Bedknobs and Broomsticks

(1971)

This is the 26th film we’ve watched in our marathon Disney animation festival, and the first one I hadn’t already seen. It will be 23 more until we reach another I haven’t seen: Atlantis: The Lost Empire.
It was based on two books by Mary Norton—The Magic Bedknob; or, How to Become a Witch in Ten Easy Lessons, and Bonfires and Broomsticks—and as usual the Disney organization took what they wanted and changed what they wanted. It is the story of Eglantine Price, an “apprentice witch” (Angela Lansbury) who is taking magic lessons via mail, and three children evacuated from London to the countryside during World War II. Some of her spells work, and some don’t, and some are simply forgotten because her memory is bad. She manages to enchant a bedknob such that the bed will take them anywhere they want to go. They travel to London, where the meet Professor Emelius Brown (David Tomlinson), the man who had been selling Eglantine her lessons, and find out he is a street illusionist and con man, then to the Isle of Naboombu, where animals talk. Later, they foil a small raiding party of Nazis who come ashore from a submarine. The major changes are that in the book the island was inhabited by cannibals, and there were no Nazis.
This movie has a rather sad history. It was to be a major deal, like Mary Poppins, but for some reason was shortened from two and a half hours to just under two hours.

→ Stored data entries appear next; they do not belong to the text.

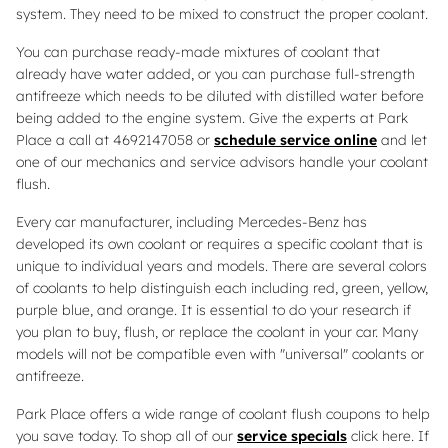
system. They need to be mixed to construct the proper coolant.
You can purchase ready-made mixtures of coolant that
already have water added, or you can purchase full-strength
antifreeze which needs to be diluted with distilled water before
being added to the engine system. Give the experts at Park
Place a call at 4692147058 or
schedule service online
and let
one of our mechanics and service advisors handle your coolant
flush.
Every car manufacturer, including Mercedes-Benz has
developed its own coolant or requires a specific coolant that is
unique to individual years and models. There are several colors
of coolants to help distinguish each including red, green, yellow,
purple blue, and orange. It is essential to do your research if
you plan to buy, flush, or replace the coolant in your car. Many
models will not be compatible even with "universal" coolants or
antifreeze.
Park Place offers a wide range of coolant flush coupons to help
you save today. To shop all of our
service specials
click here. If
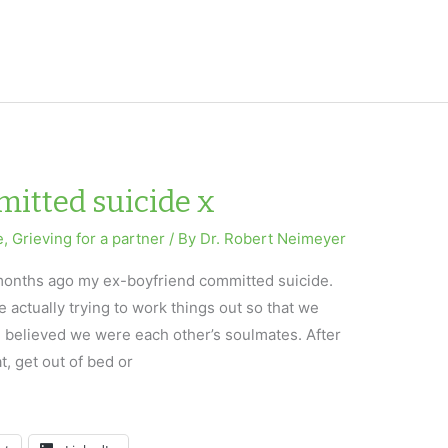
itted suicide x
e
,
Grieving for a partner
/ By
Dr. Robert Neimeyer
x months ago my ex-boyfriend committed suicide.
 actually trying to work things out so that we
 believed we were each other’s soulmates. After
at, get out of bed or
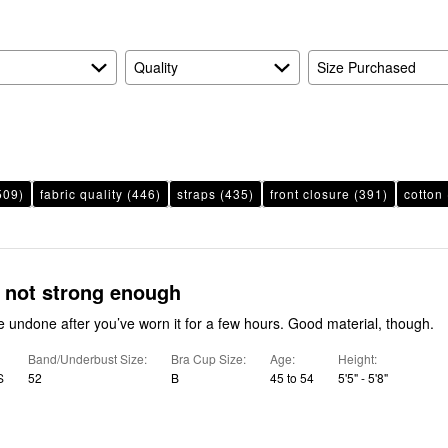
Quality
Size Purchased
509)
fabric quality
(446)
straps
(435)
front closure
(391)
cotton
 not strong enough
undone after you’ve worn it for a few hours. Good material, though.
Band/Underbust Size
Bra Cup Size
Age
Height
S
52
B
45 to 54
5'5" - 5'8"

Three songs were cut, a sub-plot with Roddy McDowall was eliminated, and the biggest (and by far the best) musical number, “Portobello Road,” was shortened by six minutes. Then, in 1997, Disney decided to reconstruct as much as they could of the original movie, and that version is available on DVD.

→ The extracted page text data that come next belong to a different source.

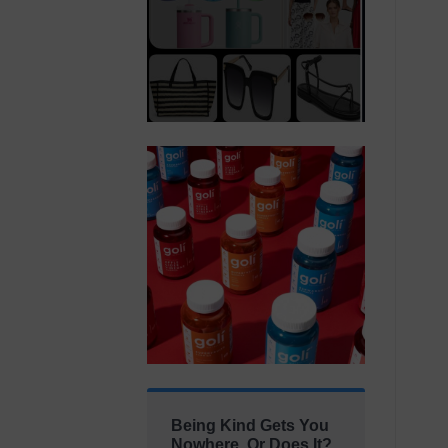
Being Kind Gets You
Nowhere. Or Does It?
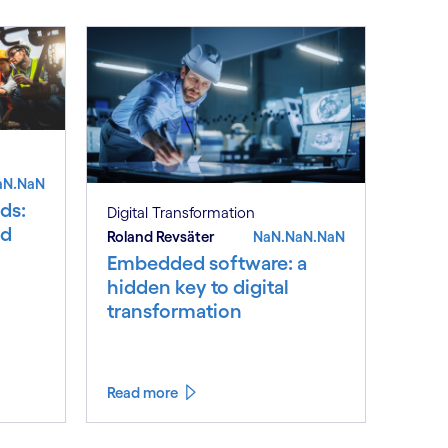
aN.NaN
ds:
Digital Transformation
nd
Roland Revsäter
NaN.NaN.NaN
Embedded software: a
hidden key to digital
transformation
Read more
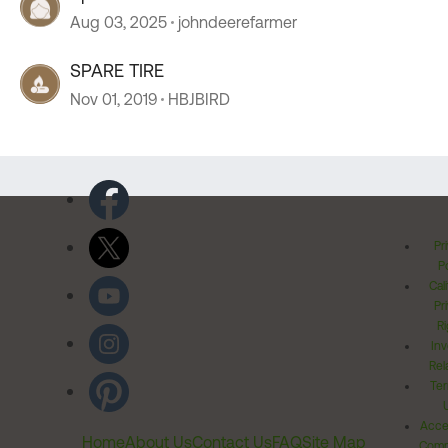
Aug 03, 2025
johndeerefarmer
SPARE TIRE
Nov 01, 2019
HBJBIRD
Pr
Po
Cal
Pr
Ri
Inv
Rel
Ter
Acces
Home
About Us
Contact Us
FAQ
Site Map
Comm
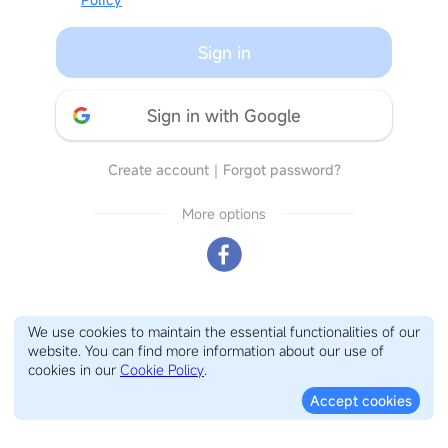
Sign in
Sign in with Google
Create account
｜
Forgot password?
More options
We use cookies to maintain the essential functionalities of our
website. You can find more information about our use of
cookies in our
Cookie Policy
.
Accept cookies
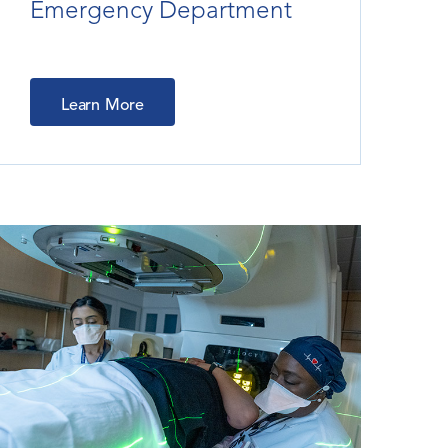
Emergency Department
Learn More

I considered renting that DVD, but I decided I didn’t like it enough to see the whole thing again, plus half an hour. It might have been better with Julie Andrews, who was considered for the starring role. But as it is, the movie lacks heart and any sense of danger. I didn’t like the kids, especially the smart-ass oldest one. The animated part on the island is not very well done. Most of it concerns a soccer match, and some parts of it reminded me of Hanna-Barbera television shows, where Yogi Bear or Fred Flintstone run in place over an endless, repeating background. Knockabout farce and little else. The Nazi part feels added on, as it indeed was, though the battle between the Germans and the magically-animated empty suits of armor are the most arresting visual images, and probably looked even better in 1971. The journeys on the magic bed are psychedelic light shows that aren’t very interesting, though if you look closely you will see some solarized landscapes very much like those at the end of 2001: A Space Odyssey, which is surely where the filmmakers stole them.